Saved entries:
_ _ _

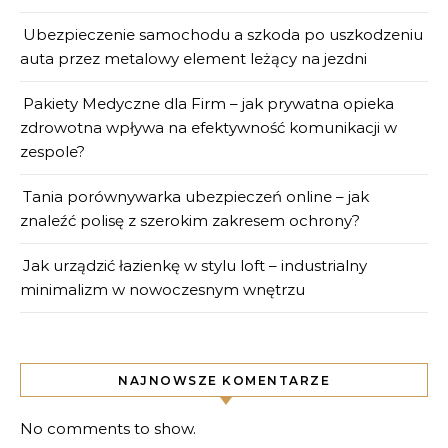
Ubezpieczenie samochodu a szkoda po uszkodzeniu
auta przez metalowy element leżący na jezdni
Pakiety Medyczne dla Firm – jak prywatna opieka
zdrowotna wpływa na efektywność komunikacji w
zespole?
Tania porównywarka ubezpieczeń online – jak
znaleźć polisę z szerokim zakresem ochrony?
Jak urządzić łazienkę w stylu loft – industrialny
minimalizm w nowoczesnym wnętrzu
NAJNOWSZE KOMENTARZE
No comments to show.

_ _ _

▶ What is expected
Exactly as written above, print every line of the data but not its pictures.

▶ Response to this exercise
Ubezpieczenie samochodu a szkoda po uszkodzeniu
auta przez metalowy element leżący na jezdni
Pakiety Medyczne dla Firm – jak prywatna opieka
zdrowotna wpływa na efektywność komunikacji w
zespole?
Tania porównywarka ubezpieczeń online – jak
znaleźć polisę z szerokim zakresem ochrony?
Jak urządzić łazienkę w stylu loft – industrialny
minimalizm w nowoczesnym wnętrzu
NAJNOWSZE KOMENTARZE
No comments to show.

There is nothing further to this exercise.